Signora De Lellis paused and for the first time since I had met her I saw fatigue on her face. She took my hand and looked at it a long while, stroking my fingers.

“See, it's all about these – the fingers. It wasn't the stables: the true shame was in the taint. It was the taint they had to scrub off. It had always been there. It ran in both families, your grandmother's and your grandfather's. Sometimes children would be born with many fingers. They were normal, pretty as babies, and mentally healthy too. But they were locked away, out of ignorance, out of fear of prejudice and shame. And so they became ill. They grew stunted, rickety from knowing no sunlight, unable to speak from living in the stables with the animals. Sooner or later they would be killed by some disease, or by a horse kicking them as they slept between the hooves. Your grandfather did not tell your grandmother because he was afraid he might lose her, and
your grandmother did the same. They had two boys, both with many fingers, so many you could not tell. Both died when they were very little, and someone must have known how, because after the death of the second one the mayor came, and the priest with him, and they said he'd better be the last one or next time the police would come instead. Then your grandparents finally made up their minds to go and see a doctor, and had no choice but to tell him that the many fingers ran in both families. He said it was hopeless, they should stop trying. But it was not easy to follow that sort of advice back then. Your mother was born after nine months of tears and novenas to the Virgin of Monte Berico, and it was a miracle.
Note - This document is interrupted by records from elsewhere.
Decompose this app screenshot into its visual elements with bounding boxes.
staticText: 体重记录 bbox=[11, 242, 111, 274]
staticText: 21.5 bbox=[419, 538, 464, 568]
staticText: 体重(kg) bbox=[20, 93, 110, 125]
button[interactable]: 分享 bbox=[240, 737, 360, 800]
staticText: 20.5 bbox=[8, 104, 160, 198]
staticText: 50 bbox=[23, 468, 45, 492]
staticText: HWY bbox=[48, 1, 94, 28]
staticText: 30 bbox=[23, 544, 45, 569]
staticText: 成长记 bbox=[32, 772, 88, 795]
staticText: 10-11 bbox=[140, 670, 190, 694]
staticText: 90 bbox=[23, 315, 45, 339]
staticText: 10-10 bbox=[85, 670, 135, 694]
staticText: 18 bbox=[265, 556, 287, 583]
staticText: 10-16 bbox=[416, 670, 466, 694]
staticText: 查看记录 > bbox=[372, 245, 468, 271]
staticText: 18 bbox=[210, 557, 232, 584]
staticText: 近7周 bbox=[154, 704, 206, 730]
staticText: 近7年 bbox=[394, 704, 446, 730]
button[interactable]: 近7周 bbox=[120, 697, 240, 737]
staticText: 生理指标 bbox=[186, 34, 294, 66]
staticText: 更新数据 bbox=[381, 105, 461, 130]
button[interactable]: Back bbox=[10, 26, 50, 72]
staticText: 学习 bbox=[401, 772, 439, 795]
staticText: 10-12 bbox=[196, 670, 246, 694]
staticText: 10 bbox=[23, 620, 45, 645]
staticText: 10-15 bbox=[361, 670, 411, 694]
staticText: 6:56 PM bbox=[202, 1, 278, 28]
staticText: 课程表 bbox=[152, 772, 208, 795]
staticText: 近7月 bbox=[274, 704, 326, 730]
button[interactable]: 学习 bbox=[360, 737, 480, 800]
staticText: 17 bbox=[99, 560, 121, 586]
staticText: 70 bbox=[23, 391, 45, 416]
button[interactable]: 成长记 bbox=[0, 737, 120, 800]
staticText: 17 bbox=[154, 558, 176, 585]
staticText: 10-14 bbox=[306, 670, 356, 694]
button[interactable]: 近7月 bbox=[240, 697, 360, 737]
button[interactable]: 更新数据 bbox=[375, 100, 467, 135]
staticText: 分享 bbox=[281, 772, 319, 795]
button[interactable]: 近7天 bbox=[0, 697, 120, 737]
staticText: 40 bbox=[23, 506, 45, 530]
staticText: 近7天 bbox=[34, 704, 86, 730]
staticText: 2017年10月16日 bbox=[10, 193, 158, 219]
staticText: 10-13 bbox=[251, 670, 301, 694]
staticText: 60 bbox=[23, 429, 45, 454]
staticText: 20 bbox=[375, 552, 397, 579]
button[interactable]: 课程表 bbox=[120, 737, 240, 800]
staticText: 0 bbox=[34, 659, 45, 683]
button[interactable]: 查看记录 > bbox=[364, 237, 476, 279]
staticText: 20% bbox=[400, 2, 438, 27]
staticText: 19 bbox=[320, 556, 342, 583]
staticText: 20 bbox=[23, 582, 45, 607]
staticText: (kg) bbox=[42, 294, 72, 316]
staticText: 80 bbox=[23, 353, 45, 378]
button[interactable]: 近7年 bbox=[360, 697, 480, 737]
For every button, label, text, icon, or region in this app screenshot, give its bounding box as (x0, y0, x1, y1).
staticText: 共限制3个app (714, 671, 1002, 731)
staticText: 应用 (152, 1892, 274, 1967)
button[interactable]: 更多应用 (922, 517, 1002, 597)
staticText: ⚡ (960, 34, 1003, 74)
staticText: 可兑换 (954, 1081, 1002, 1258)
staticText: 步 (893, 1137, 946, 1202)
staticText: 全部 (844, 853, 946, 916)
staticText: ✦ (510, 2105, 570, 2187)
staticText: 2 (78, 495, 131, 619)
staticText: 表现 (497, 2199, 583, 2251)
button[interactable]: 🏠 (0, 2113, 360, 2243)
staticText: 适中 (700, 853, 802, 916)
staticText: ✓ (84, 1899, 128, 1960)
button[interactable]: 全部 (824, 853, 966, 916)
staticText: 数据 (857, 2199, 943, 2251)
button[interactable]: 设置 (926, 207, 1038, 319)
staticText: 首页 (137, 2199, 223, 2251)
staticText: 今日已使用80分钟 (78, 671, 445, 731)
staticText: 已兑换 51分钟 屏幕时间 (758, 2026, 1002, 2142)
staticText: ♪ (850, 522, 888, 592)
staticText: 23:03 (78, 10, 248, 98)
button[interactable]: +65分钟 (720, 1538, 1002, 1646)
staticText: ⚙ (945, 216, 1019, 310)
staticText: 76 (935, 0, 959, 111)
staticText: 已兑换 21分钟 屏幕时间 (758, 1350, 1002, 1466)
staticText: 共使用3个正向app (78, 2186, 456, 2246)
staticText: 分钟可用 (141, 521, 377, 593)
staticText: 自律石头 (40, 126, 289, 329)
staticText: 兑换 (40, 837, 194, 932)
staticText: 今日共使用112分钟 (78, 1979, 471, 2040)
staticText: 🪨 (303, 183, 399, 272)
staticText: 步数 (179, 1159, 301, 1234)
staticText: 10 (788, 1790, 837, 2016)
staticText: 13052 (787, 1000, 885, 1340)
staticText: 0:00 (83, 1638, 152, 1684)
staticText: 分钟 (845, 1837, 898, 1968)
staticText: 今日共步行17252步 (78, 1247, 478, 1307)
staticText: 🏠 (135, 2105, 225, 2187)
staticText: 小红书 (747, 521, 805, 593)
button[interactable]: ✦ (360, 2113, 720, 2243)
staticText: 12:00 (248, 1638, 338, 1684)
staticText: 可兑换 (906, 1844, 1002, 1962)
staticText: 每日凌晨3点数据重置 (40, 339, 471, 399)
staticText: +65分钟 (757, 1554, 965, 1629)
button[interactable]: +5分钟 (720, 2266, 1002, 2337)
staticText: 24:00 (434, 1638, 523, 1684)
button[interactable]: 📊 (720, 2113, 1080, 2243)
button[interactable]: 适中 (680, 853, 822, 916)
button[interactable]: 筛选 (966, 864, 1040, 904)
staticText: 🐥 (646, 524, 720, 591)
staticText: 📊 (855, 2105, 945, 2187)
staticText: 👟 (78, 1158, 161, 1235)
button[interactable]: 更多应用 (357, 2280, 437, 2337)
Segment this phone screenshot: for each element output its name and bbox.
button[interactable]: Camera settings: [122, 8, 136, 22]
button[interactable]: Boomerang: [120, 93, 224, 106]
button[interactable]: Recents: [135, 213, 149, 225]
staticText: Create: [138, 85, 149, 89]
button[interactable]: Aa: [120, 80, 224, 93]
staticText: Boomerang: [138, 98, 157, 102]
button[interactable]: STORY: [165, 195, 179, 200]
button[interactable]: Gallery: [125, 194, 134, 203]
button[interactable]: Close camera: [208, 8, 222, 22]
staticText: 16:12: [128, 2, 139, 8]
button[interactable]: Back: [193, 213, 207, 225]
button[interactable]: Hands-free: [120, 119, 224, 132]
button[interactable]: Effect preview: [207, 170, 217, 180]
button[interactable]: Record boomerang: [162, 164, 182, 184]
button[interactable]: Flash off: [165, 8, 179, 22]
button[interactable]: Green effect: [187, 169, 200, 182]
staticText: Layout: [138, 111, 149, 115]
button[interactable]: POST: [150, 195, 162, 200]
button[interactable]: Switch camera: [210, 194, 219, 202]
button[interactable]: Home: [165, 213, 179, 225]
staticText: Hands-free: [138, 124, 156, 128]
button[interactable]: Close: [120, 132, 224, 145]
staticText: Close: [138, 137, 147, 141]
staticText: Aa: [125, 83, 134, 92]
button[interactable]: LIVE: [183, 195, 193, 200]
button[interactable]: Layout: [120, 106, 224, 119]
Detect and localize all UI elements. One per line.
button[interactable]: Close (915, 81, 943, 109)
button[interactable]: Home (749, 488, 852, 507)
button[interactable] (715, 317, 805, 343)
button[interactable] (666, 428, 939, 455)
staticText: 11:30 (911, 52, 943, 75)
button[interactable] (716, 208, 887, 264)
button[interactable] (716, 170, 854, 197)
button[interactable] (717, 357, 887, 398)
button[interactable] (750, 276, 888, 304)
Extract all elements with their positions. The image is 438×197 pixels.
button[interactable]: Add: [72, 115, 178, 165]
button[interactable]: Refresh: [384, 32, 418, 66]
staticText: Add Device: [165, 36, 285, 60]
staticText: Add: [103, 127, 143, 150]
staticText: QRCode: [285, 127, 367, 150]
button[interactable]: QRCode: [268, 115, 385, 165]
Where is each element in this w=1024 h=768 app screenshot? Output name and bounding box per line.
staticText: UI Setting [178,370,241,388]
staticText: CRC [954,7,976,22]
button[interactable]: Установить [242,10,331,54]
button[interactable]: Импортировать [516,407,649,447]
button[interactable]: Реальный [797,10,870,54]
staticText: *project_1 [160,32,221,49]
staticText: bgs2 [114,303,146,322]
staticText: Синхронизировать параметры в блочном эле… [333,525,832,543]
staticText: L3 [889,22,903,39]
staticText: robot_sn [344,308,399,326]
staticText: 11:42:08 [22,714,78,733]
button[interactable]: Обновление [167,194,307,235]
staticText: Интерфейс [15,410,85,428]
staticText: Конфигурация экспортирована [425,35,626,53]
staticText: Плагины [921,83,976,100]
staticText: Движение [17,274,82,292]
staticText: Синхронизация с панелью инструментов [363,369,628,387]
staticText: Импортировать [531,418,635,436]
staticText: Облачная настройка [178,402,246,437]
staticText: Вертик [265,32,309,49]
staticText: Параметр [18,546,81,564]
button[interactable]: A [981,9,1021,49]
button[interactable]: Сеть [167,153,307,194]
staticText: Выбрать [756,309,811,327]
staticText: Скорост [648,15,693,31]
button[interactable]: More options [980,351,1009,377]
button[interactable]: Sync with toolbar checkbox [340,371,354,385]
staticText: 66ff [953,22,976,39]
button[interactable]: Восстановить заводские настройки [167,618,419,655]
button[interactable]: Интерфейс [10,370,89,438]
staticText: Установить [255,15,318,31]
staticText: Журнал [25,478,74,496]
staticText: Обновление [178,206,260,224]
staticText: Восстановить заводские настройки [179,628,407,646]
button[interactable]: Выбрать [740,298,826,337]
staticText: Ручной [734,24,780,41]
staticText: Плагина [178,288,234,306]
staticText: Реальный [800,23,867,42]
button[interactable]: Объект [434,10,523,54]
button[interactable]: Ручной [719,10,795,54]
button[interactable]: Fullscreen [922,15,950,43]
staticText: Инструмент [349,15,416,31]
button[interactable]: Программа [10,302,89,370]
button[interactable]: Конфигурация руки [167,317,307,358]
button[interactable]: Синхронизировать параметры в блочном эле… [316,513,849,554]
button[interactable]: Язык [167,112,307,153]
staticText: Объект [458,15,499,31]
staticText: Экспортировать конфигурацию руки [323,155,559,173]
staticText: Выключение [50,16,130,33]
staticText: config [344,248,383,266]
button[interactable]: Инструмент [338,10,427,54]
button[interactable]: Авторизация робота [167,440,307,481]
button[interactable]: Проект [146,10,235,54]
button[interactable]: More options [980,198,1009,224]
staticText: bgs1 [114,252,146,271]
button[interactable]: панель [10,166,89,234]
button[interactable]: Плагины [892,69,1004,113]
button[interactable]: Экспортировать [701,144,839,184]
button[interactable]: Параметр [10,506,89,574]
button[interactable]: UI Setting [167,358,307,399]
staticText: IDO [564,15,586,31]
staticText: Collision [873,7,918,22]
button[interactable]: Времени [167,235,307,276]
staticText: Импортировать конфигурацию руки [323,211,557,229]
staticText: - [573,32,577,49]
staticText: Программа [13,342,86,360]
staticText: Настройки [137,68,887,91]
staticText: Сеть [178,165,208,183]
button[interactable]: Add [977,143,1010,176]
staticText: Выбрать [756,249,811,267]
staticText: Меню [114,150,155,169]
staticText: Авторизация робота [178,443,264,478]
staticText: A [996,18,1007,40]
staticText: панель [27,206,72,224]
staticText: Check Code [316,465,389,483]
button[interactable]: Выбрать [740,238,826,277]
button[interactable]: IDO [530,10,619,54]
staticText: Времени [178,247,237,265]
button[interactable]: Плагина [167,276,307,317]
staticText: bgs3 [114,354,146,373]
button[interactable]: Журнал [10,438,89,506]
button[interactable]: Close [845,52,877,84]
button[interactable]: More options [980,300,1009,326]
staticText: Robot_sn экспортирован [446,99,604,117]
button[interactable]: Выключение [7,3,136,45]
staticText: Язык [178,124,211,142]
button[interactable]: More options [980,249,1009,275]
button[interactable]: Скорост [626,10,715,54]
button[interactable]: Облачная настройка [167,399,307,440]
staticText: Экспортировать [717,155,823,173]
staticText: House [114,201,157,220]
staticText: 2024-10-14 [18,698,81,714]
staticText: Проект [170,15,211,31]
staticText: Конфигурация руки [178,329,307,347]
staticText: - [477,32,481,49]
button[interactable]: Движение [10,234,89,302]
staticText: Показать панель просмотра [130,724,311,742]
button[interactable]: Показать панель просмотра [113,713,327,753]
She had the right number of fingers, and was so beautiful that she always had pride of place in the living Nativity of their village: first the Christ Child, then a little angel in prayer, and later, when she was slightly older, the angel of ethereal light announcing salvation to the shepherds. And it was during a Christmas play that your father saw her: she was the Madonna, all dressed in white, her sky-blue veil studded with golden stars. He asked for her hand after the midnight mass. He was handsome, rich, he came from the city. But your grandparents were beside themselves with the fear that she might be cursed with the same fate as they had been, and the next day, as soon as they knew, they left just as they were – no fresh shirts, no hairdresser's. They walked into your father's town study and made him swear that his family had never had anyone born with more than ten fingers, or anyone a little ‘behind', or anyone lame or deaf or cross-eyed, and that only good blood had been flowing in its veins for generations and generations. And he gave his word. Then, kneeling
in front of the two peasants, old and bent and laden down with guilt and fears as they were, he asked permission to marry your mother. Because love is like that, it has no memory and no future, it does not know that the days can awaken past histories.”